Exploiting Implicit Beliefs to Resolve Sparse Usage Problem in Usage-based Specification Mining

We studied the characteristics of the preconditions that were correctly-mined, incorrectly-mined and missing from our approach.

Correctly Mined Preconditions

For the APIs in our dataset, correctly mined preconditions falls into three categories: null comparison, primitive comparison and method invocation. The first one contains simple preconditions comparing arguments with null such as ARG!=null. The preconditions in the second category contains arguments of primitive types comparing to constants or other primitive arguments such as ARG1≥0 and ARG1≤ARG2. The last one containing method calls, on receivers such as !Receiver.hasNext() or on arguments such as !ARG.isEmpty() or on both. Table 1 shows the numbers of preconditions for each category correctly mined from the base approach and the additional ones from our approach using implicit beliefs. The numbers in parentheses are the percentages over all expected preconditions in the corresponding category.

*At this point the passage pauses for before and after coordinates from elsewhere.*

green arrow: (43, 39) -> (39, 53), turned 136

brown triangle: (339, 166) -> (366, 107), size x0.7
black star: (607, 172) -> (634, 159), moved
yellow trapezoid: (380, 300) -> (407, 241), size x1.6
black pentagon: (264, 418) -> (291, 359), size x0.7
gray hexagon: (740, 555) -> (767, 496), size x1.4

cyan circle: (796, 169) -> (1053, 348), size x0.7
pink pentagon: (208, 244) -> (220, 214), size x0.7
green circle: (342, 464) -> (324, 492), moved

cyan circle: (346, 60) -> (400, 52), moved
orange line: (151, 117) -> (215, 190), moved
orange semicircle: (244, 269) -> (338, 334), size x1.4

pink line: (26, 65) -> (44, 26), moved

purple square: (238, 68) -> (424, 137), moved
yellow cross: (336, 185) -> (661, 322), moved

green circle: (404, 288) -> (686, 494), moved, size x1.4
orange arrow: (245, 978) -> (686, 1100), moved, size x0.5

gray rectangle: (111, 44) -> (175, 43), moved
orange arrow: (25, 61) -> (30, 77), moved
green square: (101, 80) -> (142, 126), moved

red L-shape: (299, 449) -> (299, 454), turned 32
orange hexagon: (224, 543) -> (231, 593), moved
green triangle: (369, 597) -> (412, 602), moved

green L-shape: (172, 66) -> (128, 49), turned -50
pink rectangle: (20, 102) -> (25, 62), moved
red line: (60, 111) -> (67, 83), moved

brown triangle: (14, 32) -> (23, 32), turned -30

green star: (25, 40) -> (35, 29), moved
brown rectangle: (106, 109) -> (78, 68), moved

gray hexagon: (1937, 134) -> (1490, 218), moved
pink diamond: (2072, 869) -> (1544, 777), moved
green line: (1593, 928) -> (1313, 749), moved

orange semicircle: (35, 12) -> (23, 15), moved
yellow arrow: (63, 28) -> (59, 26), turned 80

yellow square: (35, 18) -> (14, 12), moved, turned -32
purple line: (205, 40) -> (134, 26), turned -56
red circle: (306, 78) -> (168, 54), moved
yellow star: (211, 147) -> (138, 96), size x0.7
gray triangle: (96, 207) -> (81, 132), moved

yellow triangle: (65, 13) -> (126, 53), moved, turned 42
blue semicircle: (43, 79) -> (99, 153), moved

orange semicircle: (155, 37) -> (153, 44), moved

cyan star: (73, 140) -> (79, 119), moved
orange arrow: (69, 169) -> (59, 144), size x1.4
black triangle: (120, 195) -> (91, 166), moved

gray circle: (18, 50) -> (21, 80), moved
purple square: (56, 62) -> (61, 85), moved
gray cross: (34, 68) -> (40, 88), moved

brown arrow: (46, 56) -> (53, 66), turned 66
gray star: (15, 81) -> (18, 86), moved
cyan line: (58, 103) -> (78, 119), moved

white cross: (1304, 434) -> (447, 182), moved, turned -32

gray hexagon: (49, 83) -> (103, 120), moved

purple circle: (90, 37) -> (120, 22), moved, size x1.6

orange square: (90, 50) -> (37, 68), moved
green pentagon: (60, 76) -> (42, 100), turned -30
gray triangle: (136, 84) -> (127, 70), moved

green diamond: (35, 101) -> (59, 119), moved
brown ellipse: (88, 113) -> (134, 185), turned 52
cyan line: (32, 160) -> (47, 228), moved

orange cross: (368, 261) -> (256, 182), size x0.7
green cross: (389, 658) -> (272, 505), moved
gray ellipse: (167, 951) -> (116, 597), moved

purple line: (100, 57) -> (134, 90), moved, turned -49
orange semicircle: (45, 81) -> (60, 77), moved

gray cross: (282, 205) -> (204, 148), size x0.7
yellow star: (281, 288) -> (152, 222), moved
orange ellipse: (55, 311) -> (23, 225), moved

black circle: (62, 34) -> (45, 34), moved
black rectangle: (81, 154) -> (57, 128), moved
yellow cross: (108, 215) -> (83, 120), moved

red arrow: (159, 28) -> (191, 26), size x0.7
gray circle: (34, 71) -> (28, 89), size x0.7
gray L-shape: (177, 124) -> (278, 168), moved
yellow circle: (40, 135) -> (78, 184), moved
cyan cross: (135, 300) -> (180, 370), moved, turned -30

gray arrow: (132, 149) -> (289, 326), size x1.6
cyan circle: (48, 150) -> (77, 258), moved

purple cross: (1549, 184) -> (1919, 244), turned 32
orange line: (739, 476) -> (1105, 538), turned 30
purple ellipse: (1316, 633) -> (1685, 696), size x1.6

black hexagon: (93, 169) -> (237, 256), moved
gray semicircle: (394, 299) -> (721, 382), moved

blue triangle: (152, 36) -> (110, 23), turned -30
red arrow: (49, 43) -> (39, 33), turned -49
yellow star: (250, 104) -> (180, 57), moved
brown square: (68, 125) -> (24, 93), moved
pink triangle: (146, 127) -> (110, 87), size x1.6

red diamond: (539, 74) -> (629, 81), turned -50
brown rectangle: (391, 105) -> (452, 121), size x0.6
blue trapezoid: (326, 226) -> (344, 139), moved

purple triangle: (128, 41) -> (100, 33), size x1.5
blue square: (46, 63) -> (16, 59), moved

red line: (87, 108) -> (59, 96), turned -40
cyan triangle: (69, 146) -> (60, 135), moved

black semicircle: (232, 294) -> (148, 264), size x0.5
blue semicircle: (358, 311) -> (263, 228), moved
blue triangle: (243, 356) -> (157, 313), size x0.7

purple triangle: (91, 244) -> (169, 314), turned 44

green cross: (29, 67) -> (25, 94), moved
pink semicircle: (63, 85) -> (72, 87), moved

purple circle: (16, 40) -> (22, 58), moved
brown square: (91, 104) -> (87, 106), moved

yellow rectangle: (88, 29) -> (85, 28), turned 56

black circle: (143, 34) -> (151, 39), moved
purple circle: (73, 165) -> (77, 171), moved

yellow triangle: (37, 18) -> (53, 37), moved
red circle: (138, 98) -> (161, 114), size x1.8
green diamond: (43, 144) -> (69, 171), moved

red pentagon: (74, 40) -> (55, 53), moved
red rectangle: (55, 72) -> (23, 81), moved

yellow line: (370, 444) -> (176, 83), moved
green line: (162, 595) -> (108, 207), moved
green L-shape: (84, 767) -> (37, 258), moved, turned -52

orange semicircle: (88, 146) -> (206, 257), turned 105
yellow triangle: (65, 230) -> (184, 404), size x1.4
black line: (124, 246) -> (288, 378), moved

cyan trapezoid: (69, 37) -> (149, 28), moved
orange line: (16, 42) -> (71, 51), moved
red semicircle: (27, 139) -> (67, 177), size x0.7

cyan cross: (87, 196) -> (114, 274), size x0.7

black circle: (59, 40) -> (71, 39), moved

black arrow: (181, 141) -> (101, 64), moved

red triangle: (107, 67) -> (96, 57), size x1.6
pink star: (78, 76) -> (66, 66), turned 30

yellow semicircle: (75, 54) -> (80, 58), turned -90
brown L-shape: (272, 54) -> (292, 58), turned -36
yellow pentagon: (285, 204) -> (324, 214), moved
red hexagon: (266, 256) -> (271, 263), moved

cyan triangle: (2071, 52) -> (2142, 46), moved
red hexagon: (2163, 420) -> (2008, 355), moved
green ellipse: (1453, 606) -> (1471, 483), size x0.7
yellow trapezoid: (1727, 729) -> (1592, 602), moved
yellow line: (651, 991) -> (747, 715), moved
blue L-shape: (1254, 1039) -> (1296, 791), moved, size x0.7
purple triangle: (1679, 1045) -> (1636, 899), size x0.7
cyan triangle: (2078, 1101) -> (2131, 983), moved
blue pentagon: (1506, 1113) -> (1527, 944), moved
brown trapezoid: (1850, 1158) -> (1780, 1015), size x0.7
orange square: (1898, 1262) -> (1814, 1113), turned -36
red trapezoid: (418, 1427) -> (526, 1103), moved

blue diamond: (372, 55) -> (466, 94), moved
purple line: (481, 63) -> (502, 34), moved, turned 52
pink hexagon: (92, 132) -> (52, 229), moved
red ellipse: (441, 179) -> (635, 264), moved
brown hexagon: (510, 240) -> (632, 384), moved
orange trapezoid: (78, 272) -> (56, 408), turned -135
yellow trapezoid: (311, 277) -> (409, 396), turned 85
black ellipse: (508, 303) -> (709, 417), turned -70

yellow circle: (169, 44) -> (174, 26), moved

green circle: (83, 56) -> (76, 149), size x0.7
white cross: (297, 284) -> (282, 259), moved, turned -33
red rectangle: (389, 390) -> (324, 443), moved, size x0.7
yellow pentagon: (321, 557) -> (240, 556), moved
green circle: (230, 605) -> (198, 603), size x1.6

The result shows that our approach could mine additional preconditions that were missed by the base one in all three categories. However, the improvement was mainly in simpler preconditions which involve comparing arguments against null or comparing between primitive values. This is due to the fact that the code elements mostly contain implicit beliefs for inferring those kinds of preconditions. Three in six of the implemented components, Object Instance Creation (OIC), Type Comparison (TC) and Null Dereference (ND), look for non-null property of API components. Our tool mined these preconditions for the chosen libraries (Table 1) when related implicit belief is present. Count-controlled Loop (CCL) component only infers the conditions checking the index/counter of the loop against its bounds. Local Exception (LE) could only remove incorrectly-mined preconditions but not add correctly-mined ones. Short Circuit Evaluation (SCE) is the only component that could infer new complex preconditions involving multiple API components.

Incorrectly Mined Preconditions

We have examined the incorrectly mined preconditions to find out the reason behind the occurrences of such conditions. Table 2 shows these categories of incorrectly mined preconditions for different libraries. The first category contains incorrectly-mined preconditions which are stronger than required. For example, API parse(InputSource, DefaultHandler) in class javax.xml.parsers.SAXParser parses the InputSource parameter using the specified DefaultHandler parameter. It makes sense from usage point of view to not pass an null default handler. Through using implicit belief, the tool will also mine the precondition that the second parameter cannot be null. However, that condition is not required by API and, thus, introduces the incorrectly mined precondition. These cases increases the number of stronger preconditions compared to the base usage-based mining approach and, therefore, increases the number of preconditions incorrectly mined by our approach. The libraries CHART, DATA and SWING resulted in mining more stronger conditions compared to base usage based mining approach.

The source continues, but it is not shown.